The review of scientific work does not end with peer review. The methodology is a key section in scientific studies and one of its functions is to allow other scientists to replicate the experiments to validate or falsify the results. This is a different process, not to be confused with peer review, but even more fundamental to science.
there is alternative
To say that the peer review process has remained unchanged in recent decades would be inaccurate, and proof of this is the appearance of alternative or complementary mechanisms. Some on the margins and others already established in what we could classify as the mainstream of science.
An example of this border between the alternative and the established are repositories such as those mentioned above (ArXiv, BioRxiv or MedRxiv) or portals such as ResearchGate, halfway between a repository and a social network for researchers.
The popularizer Richard Sprague proposed in a magazine article neo.life that the science guild take note of technology companiesmuch faster in publishing their progress in the form of products.
It compares the peer review process of science to alpha and beta releases, in which unfinished versions of software are released to a limited number of users who offer feedback.
“What if science had its own bottom-up evaluation system, not just for the big final discoveries but for everything that researchers generate? That is the idea behind some new proposed peer review systems,” explains Sprague.

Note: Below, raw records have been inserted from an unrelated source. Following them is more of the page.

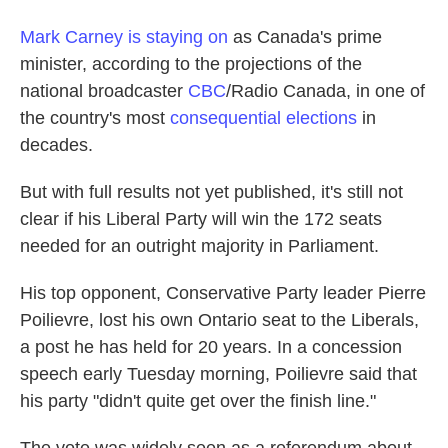
Mark Carney is staying on
as Canada's prime
minister, according to the projections of the
national broadcaster
CBC
/Radio Canada, in one of
the country's most
consequential elections
in
decades.
But with full results not yet published, it's still not
clear if his Liberal Party will win the 172 seats
needed for an outright majority in Parliament.
His top opponent, Conservative Party leader Pierre
Poilievre, lost his own Ontario seat to the Liberals,
a post he has held for 20 years. In a concession
speech early Tuesday morning, Poilievre said that
his party "didn't quite get over the finish line."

Sprague cites some of these new alternative systems, the first being the “open peer” of the magazine eLife. The journal began to publish the manuscripts of the articles in the review process so that the community could contribute its “bit of sand” to the process. A few months ago ad that it would dispense with reviewers when deciding whether an article would be published to focus on this”open peer review”.
The environment blockchain it also has a role in this process for some platforms. An example of this, also included by Sprague in his article, is that of The Longevity Decentralized Review (TLDR). This platform, intended for the publication of content related to longevity, aims to use a system of open comments that can also be evaluated positively or negatively.

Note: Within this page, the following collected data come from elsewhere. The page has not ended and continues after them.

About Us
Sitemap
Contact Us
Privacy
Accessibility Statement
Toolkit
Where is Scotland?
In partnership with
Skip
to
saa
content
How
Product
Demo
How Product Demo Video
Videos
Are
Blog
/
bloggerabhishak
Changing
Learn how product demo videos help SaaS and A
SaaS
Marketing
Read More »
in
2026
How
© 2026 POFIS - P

A similar platform since it combines the contributions of users and blockchain it is researchhub. From the feedback utility, TLDR and ResearchHub offer their tokens to users as a way to compensate them for their work. Work that today, let’s remember, is usually not paid.
These are not fail-safe systems, admits Sprague: “Hyper-competitive people will find a way to cheat, but in the radical transparency of the blockchain, it’s hard.” “Malicious review” is also theoretically possible, with little to lose, “except reputation”.
In contrast to the decentralization that blockchain implies, there are also proposals that tend to the opposite, recentralization. In another article, popularizer Gemma Goldie proposed as an example the use of centralized platforms, which would make it possible to find researchers with the availability and experience to carry out reviews. “This is important because lack of time or experience are the top two reasons researchers cite for refusing to review research.”
The process of evaluating science is changing, but the margins always move faster than the consensus. We will have to wait and see what mechanisms end up being imposed. The journal ecosystem is dominated by large companies that control dozens of titles, from general publications to those aimed at a particular and limited scientific niche. These will probably be the companies that have the final say in how scientific achievements are evaluated.